Your task: The answer must be one number: how many lines of the records contain "input".

Structured page parsing data:
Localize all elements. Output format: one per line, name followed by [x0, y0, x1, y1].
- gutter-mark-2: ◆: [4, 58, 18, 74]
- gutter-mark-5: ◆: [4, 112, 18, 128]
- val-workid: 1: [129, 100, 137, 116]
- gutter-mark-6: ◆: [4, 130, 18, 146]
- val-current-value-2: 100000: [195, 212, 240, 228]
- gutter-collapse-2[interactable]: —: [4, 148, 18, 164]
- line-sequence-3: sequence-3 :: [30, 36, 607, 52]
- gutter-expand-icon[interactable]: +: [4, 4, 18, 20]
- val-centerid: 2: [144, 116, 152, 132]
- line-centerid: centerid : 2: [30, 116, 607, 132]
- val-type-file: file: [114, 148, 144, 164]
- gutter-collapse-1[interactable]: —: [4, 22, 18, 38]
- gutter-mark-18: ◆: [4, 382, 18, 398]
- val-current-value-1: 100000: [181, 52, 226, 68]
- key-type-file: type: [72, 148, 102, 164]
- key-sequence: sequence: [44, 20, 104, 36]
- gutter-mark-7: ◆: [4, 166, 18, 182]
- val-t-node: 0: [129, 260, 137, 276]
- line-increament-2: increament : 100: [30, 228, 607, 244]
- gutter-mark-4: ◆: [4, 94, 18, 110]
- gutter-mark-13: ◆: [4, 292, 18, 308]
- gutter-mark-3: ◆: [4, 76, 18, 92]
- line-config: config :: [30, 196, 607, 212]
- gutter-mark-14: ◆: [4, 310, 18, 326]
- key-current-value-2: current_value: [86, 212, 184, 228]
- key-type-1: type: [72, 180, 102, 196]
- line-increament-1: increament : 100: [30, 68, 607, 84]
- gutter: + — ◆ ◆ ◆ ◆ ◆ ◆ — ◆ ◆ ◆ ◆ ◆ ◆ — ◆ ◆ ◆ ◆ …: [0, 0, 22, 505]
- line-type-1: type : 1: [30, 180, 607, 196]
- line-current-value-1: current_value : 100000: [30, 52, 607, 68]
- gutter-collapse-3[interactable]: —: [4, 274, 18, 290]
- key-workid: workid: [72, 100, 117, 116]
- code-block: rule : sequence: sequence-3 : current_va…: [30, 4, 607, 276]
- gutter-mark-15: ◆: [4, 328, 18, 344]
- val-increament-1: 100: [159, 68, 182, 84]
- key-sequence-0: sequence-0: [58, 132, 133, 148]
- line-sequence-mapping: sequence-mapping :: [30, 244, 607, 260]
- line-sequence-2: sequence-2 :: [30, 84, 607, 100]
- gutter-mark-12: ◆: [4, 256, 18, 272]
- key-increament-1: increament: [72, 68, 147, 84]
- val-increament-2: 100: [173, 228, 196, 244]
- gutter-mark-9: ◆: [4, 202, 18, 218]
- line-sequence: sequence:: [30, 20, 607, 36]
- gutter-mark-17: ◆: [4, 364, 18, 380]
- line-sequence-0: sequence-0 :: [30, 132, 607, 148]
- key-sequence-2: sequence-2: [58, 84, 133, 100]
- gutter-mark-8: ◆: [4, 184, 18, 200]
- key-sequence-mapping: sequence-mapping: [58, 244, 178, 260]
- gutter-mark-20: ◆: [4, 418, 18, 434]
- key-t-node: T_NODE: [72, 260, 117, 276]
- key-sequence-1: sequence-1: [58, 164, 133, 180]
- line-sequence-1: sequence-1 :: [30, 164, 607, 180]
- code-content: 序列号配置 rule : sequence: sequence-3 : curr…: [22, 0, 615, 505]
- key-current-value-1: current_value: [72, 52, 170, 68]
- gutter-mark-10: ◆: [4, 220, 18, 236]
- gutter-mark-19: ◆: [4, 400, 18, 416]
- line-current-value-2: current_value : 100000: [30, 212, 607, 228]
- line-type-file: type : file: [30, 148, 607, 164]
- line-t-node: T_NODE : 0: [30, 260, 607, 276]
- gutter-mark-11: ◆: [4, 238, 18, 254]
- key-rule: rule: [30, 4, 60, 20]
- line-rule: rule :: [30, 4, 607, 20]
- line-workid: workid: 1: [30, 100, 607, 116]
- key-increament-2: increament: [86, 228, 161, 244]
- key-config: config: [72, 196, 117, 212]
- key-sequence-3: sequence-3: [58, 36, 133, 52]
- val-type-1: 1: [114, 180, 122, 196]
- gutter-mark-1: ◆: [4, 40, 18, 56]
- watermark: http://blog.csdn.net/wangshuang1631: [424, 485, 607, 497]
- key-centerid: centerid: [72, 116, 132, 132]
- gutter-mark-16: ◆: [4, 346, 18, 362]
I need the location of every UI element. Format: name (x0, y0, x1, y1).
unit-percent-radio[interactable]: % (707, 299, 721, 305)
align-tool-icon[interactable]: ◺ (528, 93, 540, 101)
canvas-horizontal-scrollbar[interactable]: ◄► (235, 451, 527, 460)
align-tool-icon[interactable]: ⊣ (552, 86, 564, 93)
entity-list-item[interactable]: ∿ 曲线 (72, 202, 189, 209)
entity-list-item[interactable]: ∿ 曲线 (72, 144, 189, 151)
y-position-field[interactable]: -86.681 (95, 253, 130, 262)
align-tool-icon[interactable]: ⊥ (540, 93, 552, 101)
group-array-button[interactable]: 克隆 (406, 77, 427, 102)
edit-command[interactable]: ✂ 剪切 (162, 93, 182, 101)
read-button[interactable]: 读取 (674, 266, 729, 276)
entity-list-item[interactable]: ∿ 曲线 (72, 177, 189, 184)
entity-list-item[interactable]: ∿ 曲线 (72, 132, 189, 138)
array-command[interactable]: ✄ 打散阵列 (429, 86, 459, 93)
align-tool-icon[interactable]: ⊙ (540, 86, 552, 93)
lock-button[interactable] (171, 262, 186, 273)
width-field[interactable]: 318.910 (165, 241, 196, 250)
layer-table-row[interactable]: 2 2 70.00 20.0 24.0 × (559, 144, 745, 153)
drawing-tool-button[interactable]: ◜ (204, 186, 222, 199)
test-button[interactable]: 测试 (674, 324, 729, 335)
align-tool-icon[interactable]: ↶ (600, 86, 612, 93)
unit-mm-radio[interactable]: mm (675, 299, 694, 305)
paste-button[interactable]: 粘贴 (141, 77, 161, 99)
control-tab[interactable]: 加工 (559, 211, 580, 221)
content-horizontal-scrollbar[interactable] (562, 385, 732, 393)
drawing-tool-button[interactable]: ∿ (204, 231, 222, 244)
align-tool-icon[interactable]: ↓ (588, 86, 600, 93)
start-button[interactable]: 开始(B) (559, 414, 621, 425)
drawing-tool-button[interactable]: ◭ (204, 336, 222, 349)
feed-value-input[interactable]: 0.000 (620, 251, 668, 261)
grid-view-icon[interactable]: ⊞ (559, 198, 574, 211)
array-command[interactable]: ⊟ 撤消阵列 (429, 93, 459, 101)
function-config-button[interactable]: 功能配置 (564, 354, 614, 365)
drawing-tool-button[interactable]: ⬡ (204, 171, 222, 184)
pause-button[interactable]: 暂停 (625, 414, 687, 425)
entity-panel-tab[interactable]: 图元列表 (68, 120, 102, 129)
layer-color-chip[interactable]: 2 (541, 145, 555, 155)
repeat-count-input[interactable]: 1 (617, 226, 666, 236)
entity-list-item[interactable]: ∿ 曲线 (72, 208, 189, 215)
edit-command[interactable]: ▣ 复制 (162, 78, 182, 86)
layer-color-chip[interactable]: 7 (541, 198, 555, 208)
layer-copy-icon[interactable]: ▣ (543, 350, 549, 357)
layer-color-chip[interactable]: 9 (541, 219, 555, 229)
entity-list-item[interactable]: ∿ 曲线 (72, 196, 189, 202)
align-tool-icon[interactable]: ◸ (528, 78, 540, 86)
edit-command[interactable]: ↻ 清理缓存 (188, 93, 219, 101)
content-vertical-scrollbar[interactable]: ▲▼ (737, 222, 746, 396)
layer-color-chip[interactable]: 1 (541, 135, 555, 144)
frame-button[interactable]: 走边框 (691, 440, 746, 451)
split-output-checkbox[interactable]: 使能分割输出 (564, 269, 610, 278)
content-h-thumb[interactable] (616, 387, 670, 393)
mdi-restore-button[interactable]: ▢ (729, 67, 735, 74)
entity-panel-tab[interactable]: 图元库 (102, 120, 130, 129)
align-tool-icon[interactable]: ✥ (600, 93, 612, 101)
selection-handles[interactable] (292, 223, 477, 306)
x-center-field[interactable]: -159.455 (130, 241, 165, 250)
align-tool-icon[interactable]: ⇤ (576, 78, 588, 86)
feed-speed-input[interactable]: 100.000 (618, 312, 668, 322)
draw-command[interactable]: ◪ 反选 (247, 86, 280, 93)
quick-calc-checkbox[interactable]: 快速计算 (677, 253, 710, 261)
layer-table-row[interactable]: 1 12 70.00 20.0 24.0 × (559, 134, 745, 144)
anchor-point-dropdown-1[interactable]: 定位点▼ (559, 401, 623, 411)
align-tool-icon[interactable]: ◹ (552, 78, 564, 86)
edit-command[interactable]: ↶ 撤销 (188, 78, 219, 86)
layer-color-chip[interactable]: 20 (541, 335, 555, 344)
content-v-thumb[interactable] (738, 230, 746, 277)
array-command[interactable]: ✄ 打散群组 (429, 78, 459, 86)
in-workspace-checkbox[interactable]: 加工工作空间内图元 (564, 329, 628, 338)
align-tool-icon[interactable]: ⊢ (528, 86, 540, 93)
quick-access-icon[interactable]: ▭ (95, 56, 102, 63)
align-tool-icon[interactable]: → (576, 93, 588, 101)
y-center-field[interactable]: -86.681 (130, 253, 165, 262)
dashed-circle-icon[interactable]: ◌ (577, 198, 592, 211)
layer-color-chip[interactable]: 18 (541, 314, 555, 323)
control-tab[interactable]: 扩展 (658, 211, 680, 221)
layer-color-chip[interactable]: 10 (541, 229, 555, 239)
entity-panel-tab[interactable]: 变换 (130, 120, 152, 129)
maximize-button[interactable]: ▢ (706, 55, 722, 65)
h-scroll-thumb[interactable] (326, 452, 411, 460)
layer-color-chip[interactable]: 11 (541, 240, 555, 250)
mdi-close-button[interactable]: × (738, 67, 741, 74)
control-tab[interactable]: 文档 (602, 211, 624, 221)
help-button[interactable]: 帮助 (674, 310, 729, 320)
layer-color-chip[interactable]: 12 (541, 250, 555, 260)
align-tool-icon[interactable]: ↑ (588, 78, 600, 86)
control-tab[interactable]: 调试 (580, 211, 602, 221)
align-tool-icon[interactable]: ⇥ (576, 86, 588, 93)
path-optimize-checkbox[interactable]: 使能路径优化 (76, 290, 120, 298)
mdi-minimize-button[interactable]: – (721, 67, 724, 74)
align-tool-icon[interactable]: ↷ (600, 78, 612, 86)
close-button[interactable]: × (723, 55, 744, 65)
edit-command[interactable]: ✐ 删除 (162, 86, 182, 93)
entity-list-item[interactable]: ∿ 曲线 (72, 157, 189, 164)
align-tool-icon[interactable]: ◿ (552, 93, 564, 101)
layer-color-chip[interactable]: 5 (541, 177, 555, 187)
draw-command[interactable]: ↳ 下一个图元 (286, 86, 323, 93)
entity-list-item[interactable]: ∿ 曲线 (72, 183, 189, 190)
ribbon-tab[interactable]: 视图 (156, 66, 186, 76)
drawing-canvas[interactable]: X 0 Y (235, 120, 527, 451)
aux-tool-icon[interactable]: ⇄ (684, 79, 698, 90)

Finished task: 3